De Montfort University Leicester (DMU) is to play a key role in shaping the Government’s vision of a fully integrated transport system – complete with driverless cars.
DMU has been named as the Outreach Champion in a £600,000 project making the crucial connections between business, industry, academics and local authorities.
The idea is to harness skills and technologies from a range of industries to produce an integrated transport system which comes up with ways to move people and goods around the country in the best way possible.
Loughborough University is leading the project, which also involves Nottingham Trent and Coventry universities. It will support the Government’s Transport System Catapult (TSC) set up to test the latest theories on sustainable transport. The programme aims to help accelerate the commercialisation of great ideas from British universities.Professor Eric Goodyer
, Principal Lecturer and Reader in Instrumentation at DMU, said: “Over the next three years, we will assist in raising the profile of our transport industry, nationally and internationally, developing supply chains, building European partnerships, and seeking new export markets.”
The consortium’s project is the Intelligent Mobility Partnership Midlands Centre of Excellence (IMPART). It will look to bring the partnership’s expertise in transport (such as computational intelligence and road safety) to help make better use of existing rail, road and air travel for businesses and commuters.

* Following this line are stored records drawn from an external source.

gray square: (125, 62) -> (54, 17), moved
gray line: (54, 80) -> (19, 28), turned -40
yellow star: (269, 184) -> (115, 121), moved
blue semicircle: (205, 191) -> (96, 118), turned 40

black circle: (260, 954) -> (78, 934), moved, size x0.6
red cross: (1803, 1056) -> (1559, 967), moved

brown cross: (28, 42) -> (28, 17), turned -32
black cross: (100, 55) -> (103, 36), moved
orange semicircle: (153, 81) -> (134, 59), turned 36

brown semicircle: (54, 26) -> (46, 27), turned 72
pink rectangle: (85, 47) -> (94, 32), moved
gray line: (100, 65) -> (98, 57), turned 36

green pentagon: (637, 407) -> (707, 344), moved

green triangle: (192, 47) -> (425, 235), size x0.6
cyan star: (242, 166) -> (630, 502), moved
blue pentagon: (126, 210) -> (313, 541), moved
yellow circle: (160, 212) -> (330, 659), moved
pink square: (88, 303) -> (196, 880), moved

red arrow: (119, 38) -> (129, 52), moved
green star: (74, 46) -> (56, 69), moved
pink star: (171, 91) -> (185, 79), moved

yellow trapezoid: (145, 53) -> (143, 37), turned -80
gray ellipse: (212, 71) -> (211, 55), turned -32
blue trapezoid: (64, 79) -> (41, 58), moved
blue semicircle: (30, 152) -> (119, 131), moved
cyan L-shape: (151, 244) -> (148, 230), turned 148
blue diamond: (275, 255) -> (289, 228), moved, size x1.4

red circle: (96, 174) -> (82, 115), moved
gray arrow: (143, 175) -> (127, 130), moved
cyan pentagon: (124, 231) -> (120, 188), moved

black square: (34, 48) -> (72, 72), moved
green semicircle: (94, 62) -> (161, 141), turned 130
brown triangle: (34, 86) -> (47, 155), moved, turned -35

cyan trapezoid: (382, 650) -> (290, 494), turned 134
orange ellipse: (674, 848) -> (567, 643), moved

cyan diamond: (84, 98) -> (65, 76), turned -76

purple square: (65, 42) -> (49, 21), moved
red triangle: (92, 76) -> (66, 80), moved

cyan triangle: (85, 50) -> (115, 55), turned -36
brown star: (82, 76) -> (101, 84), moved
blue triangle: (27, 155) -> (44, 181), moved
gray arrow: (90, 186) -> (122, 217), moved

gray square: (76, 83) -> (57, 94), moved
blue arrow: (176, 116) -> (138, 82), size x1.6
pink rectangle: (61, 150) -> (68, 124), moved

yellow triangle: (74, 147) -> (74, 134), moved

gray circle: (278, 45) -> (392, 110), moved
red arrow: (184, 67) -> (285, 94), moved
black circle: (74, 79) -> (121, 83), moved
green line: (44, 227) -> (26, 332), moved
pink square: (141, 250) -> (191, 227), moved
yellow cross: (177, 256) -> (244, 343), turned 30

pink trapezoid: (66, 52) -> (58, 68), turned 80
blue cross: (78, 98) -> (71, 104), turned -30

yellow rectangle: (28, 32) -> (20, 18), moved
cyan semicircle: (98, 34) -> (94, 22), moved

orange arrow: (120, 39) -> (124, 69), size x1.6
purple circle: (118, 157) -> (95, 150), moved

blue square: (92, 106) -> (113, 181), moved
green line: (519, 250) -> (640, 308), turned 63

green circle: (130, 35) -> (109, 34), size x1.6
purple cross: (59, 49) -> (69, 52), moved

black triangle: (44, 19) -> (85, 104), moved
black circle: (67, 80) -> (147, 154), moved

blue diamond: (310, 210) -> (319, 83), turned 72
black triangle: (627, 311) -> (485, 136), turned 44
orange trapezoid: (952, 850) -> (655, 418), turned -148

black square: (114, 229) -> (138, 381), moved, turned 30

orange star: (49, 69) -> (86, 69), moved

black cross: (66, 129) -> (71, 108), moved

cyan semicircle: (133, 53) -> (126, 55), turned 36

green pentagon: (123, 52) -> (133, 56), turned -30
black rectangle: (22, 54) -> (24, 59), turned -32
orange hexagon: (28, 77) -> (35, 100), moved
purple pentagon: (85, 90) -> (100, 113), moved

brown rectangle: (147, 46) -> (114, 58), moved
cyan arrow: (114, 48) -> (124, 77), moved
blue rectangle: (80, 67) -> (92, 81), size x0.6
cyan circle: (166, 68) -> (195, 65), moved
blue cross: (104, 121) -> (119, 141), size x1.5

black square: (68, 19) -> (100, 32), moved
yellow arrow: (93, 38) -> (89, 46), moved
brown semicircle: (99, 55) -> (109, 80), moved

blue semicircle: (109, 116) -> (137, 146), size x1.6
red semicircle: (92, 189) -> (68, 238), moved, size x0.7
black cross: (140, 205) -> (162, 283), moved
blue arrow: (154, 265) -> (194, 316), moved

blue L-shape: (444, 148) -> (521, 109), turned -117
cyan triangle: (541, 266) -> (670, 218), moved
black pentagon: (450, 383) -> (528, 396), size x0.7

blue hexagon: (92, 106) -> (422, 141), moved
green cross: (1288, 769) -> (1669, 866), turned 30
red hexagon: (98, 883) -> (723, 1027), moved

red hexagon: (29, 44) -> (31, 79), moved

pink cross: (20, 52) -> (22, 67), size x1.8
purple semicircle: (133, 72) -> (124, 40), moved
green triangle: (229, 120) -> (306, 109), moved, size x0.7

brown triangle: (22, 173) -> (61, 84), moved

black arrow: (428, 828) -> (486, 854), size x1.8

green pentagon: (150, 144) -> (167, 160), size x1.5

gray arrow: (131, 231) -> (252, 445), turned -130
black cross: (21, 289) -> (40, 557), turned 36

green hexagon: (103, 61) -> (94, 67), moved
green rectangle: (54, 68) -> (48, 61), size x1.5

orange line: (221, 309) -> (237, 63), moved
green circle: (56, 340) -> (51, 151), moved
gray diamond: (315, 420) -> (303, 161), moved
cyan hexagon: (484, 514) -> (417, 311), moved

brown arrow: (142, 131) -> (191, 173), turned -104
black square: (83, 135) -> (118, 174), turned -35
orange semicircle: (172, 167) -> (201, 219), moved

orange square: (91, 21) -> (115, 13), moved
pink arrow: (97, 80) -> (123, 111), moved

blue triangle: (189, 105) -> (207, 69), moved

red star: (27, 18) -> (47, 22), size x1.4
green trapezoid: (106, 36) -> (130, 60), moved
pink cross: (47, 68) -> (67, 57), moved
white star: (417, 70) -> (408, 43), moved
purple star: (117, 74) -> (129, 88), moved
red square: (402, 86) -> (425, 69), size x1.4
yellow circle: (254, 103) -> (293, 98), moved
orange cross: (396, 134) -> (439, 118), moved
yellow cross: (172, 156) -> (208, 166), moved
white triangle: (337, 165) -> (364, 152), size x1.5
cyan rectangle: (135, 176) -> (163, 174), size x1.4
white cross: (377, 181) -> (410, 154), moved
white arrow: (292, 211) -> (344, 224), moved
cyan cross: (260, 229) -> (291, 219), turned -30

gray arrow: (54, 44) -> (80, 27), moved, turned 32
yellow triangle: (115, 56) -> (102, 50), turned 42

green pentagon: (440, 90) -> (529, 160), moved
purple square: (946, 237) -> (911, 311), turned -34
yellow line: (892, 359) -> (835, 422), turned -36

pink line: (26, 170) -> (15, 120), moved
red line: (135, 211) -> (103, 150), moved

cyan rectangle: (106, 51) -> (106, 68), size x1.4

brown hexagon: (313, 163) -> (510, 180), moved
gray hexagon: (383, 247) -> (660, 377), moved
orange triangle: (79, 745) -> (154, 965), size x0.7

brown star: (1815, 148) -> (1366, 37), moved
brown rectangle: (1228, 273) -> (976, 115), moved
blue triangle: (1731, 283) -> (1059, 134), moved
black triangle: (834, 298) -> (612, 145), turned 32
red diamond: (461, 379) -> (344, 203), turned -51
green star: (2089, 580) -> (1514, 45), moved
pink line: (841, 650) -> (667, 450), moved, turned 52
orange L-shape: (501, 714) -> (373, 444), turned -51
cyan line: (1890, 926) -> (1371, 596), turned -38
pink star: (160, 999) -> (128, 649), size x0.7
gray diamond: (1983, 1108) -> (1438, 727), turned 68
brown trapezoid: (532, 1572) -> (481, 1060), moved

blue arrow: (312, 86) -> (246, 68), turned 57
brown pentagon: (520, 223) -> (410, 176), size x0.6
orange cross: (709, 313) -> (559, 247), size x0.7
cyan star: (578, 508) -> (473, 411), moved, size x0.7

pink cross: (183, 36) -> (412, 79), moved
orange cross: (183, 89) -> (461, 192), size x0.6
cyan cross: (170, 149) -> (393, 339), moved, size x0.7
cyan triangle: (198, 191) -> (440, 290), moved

The project has a specific emphasis on supporting small businesses by offering access to the latest research and funding as well as developing and maintaining networks across the Midlands.
DMU’s reputation in developing and maintaining industrial and research networks, world-class expertise in transport systems and close industry relationships were all significant factors in winning the prestigious bid.
Only 14 universities across the UK have been chosen to be part of a new university partnership programme working in intelligent mobility. A major theme of intelligent mobility is the driverless car and, while the UK trails the likes of America – Google expect to have perfected theirs by 2018 – the government is determined to catch up.
It sees the driverless car, and a fully integrated transport system, as the best way to reduce accidents, congestion, pollution and also improve fuel efficiency.
Pete Thomas, Professor of Road and Vehicle Safety at Loughborough and the academic lead of IMPART, said the transport system of the future will enable people and goods to be moved about safer, quicker, more efficiently and more sustainably than ever before.
About 20 PhD students from the four universities conducting research into IM will spend time at the TSC in Milton Keynes.
The partners will seek to work with a range of local authorities on intelligent mobility, including Leicester City Council and Leicestershire County Council, Nottingham City Council, Northamptonshire County Council and Coventry City Council.
The TSC and the universities are providing £600,000 towards IMPART, and industry almost £500,000 in kind.
The TSC aims to exploit opportunities in intelligent mobility estimated to be worth up to £900 billion by 2025 and establish the UK as a world leader in transport systems, creating new technologies that can be exported.